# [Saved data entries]
------------------------------------------------------------

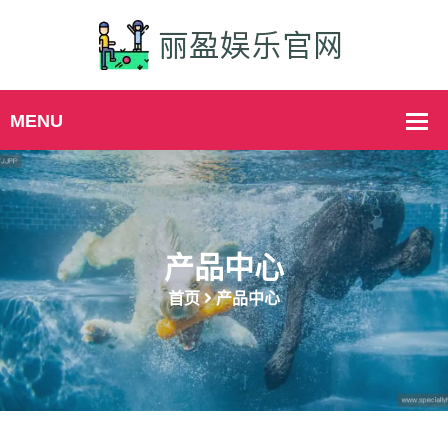
产品中心
首页
产品中心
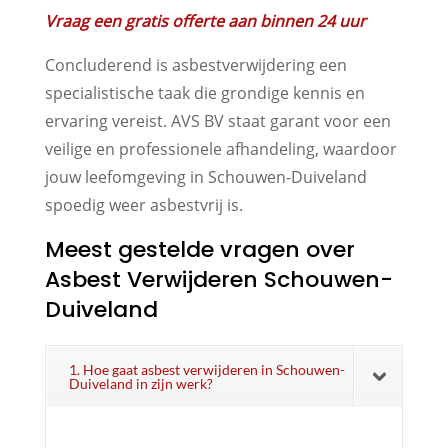
Vraag een gratis offerte aan binnen 24 uur
Concluderend is asbestverwijdering een
specialistische taak die grondige kennis en
ervaring vereist. AVS BV staat garant voor een
veilige en professionele afhandeling, waardoor
jouw leefomgeving in Schouwen-Duiveland
spoedig weer asbestvrij is.
Meest gestelde vragen over
Asbest Verwijderen Schouwen-
Duiveland
1. Hoe gaat asbest verwijderen in Schouwen-
Duiveland in zijn werk?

------------------------------------------------------------

With every picture removed, give the entries above again exactly.

产品中心
首页
产品中心
Vraag een gratis offerte aan binnen 24 uur
Concluderend is asbestverwijdering een
specialistische taak die grondige kennis en
ervaring vereist. AVS BV staat garant voor een
veilige en professionele afhandeling, waardoor
jouw leefomgeving in Schouwen-Duiveland
spoedig weer asbestvrij is.
Meest gestelde vragen over
Asbest Verwijderen Schouwen-
Duiveland
1. Hoe gaat asbest verwijderen in Schouwen-
Duiveland in zijn werk?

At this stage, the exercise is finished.